Since caches don't work on single bytes or single integer sized things, you can also have "false sharing". For example:
int x, y;
void thread1_code()
{
while(!done) x++;
}
void thread2_code()
{
while(!done) y++;
}
Now, x and y are not actually THE same variable, but they are (quite plausibly, but we can't know for 100% sure) located within the same cache-line of 16, 32, 64 or 128 bytes (depending on processor architecture). So although x and y are distinct, when one processor says "I've just updated x, please get rid of any copies", the other processor will get rid of it's (still correct) value of y at the same time as getting rid of x. I had such an example where some code was doing:
struct {
int x[num_threads];
... lots more stuff in the same way
} global_var;
void thread_code()
{
...
global_var.x[my_thread_number]++;
...
}
Of course, two threads would then update value right next to each other, and the performance was RUBBISH (about 6x slower than when we fixed it by doing:
struct
{
int x;
... more stuff here ...
} global_var[num_threads];
void thread_code()
{
...
global_var[my_thread_number].x++;
...
}
Edit to clarify:
fence does not (as my recent edit explains) "help" against ping-poning the cache-content between threads. It also doesn't, in and of itself, prevent data from being updated out of sync between the processors - it does, however, ensure that the processor performing the fence operation doesn't continue doing OTHER memory operations until this particular operations memory content has got "out of" the processor core itself. Since there are various pipeline stages, and most modern CPU's have multiple execution units, one unit may well be "ahead" of another that is technically "behind" in the execution stream. A fence will ensure that "everything has been done here". It's a bit like the man with the big stop-board in Formula 1 racing, that ensures that the driver doesn't drive off from the tyre-change until ALL new tyres are securely on the car (if everyone does what they should).
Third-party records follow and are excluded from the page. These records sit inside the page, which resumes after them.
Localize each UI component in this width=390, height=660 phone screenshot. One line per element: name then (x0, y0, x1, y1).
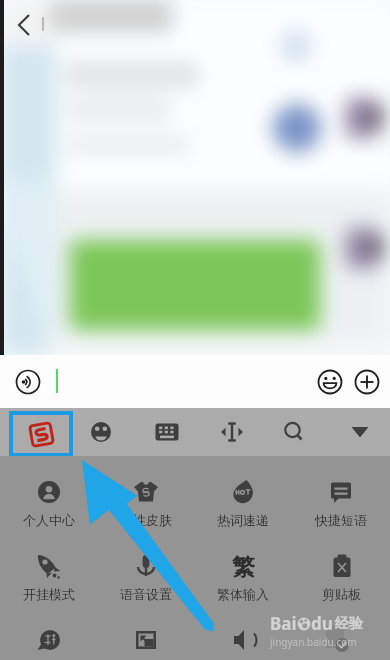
button[interactable]: 开挂模式 (0, 540, 97, 614)
staticText: 个人中心 (23, 512, 75, 528)
button[interactable]: none (292, 614, 390, 660)
button[interactable]: Keyboard (147, 408, 187, 456)
button[interactable]: 热词速递 (194, 466, 292, 540)
button[interactable]: Back (5, 6, 43, 44)
button[interactable]: Move cursor (212, 408, 252, 456)
button[interactable]: 语音设置 (97, 540, 194, 614)
staticText: 经验 (335, 615, 363, 633)
staticText: 个性皮肤 (120, 512, 172, 528)
staticText: 快捷短语 (315, 512, 367, 528)
staticText: jingyan.baidu.com (270, 635, 357, 649)
button[interactable]: 剪贴板 (292, 540, 390, 614)
button[interactable]: Sogou menu (13, 415, 69, 453)
button[interactable]: Emoji (81, 408, 121, 456)
button[interactable]: 快捷短语 (292, 466, 390, 540)
button[interactable]: Emoji (314, 366, 346, 398)
button[interactable]: translate (0, 614, 97, 660)
button[interactable]: Search (274, 408, 314, 456)
button[interactable]: Add (351, 366, 383, 398)
button[interactable]: 个人中心 (0, 466, 97, 540)
button[interactable]: 繁体输入 (194, 540, 292, 614)
staticText: 语音设置 (120, 586, 172, 602)
staticText: 开挂模式 (23, 586, 75, 602)
button[interactable]: Collapse (340, 408, 380, 456)
staticText: 热词速递 (217, 512, 269, 528)
button[interactable]: 个性皮肤 (97, 466, 194, 540)
staticText: du (311, 612, 333, 635)
staticText: 剪贴板 (322, 586, 361, 602)
button[interactable]: split (97, 614, 194, 660)
staticText: 繁体输入 (217, 586, 269, 602)
button[interactable]: sound (194, 614, 292, 660)
button[interactable]: Voice input (12, 366, 44, 398)
staticText: Bai (270, 612, 297, 635)
staticText: 繁 (232, 553, 255, 579)
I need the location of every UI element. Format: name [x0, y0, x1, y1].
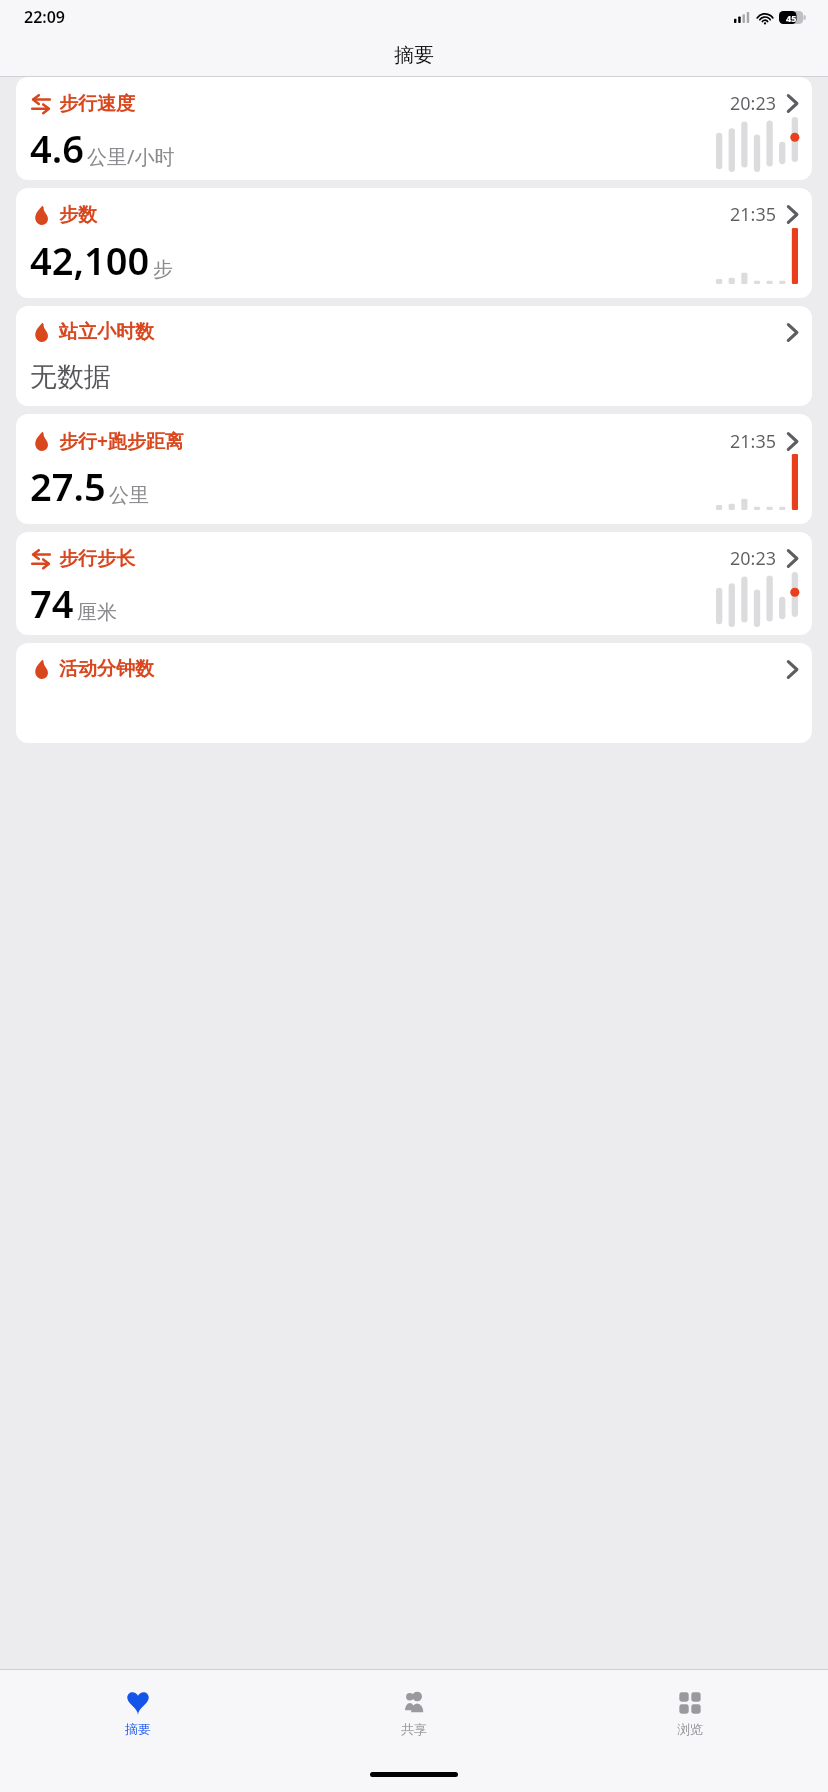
staticText: 4.6 [30, 122, 84, 174]
staticText: 21:35 [730, 429, 777, 454]
button[interactable]: 步数 [16, 188, 812, 298]
staticText: 27.5 [30, 460, 106, 512]
staticText: 活动分钟数 [59, 657, 154, 681]
staticText: 无数据 [30, 360, 111, 394]
button[interactable]: 摘要 [0, 1670, 276, 1756]
staticText: 20:23 [730, 546, 777, 571]
staticText: 步数 [59, 203, 97, 227]
button[interactable]: 浏览 [552, 1670, 828, 1756]
staticText: 20:23 [730, 91, 777, 116]
staticText: 厘米 [77, 600, 117, 625]
staticText: 74 [30, 577, 74, 629]
staticText: 步 [153, 257, 173, 282]
staticText: 步行+跑步距离 [59, 428, 184, 454]
staticText: 步行步长 [59, 547, 135, 571]
button[interactable]: 共享 [276, 1670, 552, 1756]
staticText: 22:09 [24, 6, 66, 28]
staticText: 摘要 [394, 43, 434, 68]
staticText: 摘要 [125, 1721, 151, 1737]
button[interactable]: 活动分钟数 [16, 643, 812, 743]
staticText: 浏览 [677, 1721, 703, 1737]
staticText: 21:35 [730, 202, 777, 227]
button[interactable]: 站立小时数 [16, 306, 812, 406]
staticText: 共享 [401, 1721, 427, 1737]
staticText: 公里/小时 [87, 143, 175, 170]
staticText: 45 [786, 12, 797, 24]
staticText: 公里 [109, 483, 149, 508]
staticText: 42,100 [30, 234, 150, 286]
button[interactable]: 步行步长 [16, 532, 812, 635]
button[interactable]: 步行速度 [16, 77, 812, 180]
staticText: 站立小时数 [59, 320, 154, 344]
staticText: 步行速度 [59, 92, 135, 116]
button[interactable]: 步行+跑步距离 [16, 414, 812, 524]
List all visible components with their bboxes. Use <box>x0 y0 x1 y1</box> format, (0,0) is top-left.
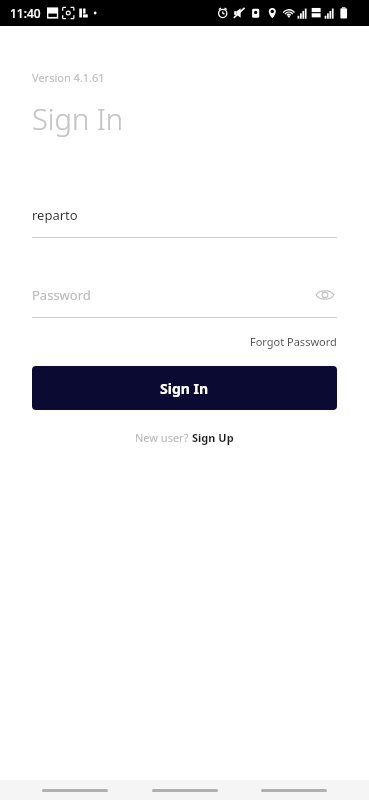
button[interactable]: System navigation <box>41 784 109 796</box>
button[interactable]: Password <box>32 282 337 308</box>
staticText: Sign In <box>160 379 209 398</box>
staticText: Sign In <box>32 99 124 138</box>
button[interactable]: System navigation <box>260 784 328 796</box>
button[interactable]: System navigation <box>151 784 219 796</box>
button[interactable]: Sign In <box>32 366 337 410</box>
button[interactable]: Show password <box>313 283 337 307</box>
button[interactable]: Sign Up <box>192 430 234 445</box>
staticText: Version 4.1.61 <box>32 70 105 85</box>
staticText: reparto <box>32 206 78 224</box>
staticText: 11:40 <box>10 5 41 21</box>
staticText: Password <box>32 286 313 304</box>
button[interactable]: Forgot Password <box>250 334 337 349</box>
button[interactable]: reparto <box>32 202 337 238</box>
staticText: New user? <box>135 430 192 445</box>
staticText: Forgot Password <box>250 334 337 349</box>
staticText: Sign Up <box>192 430 234 445</box>
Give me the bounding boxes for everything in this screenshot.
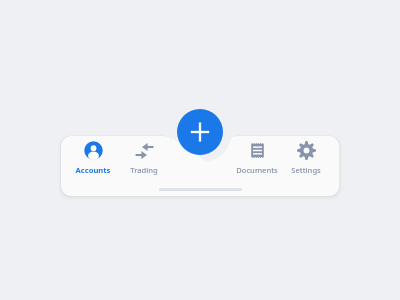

The MESI or MOESI protocol is a state-machine system that ensures that operations between different processors is done correctly. A processor can have a modified value (in which case a signal is sent to all other processors to "stop using the old value"), a processor may "own" the value (it is the holder of this data, and may modify the value), a processor may have "exclusive" value (it's the ONLY holder of the value, everyone else has got rid of their copy), it may be "shared" (more than one processor has a copy, but this processor should not update the value - it is not the "owner" of the data), or Invalid (data is not present in the cache). MESI doesn't have the "owned" mode which means a little more traffic on the snoop bus ("snoop" means "Do you have a copy of x", "please get rid of your copy of x" etc)
[1] Yes, processor numbers usually start with zero, but I can't be bothered to go back and rename thread1 to thread0 and thread2 to thread1 by the time I wrote this additional paragraph.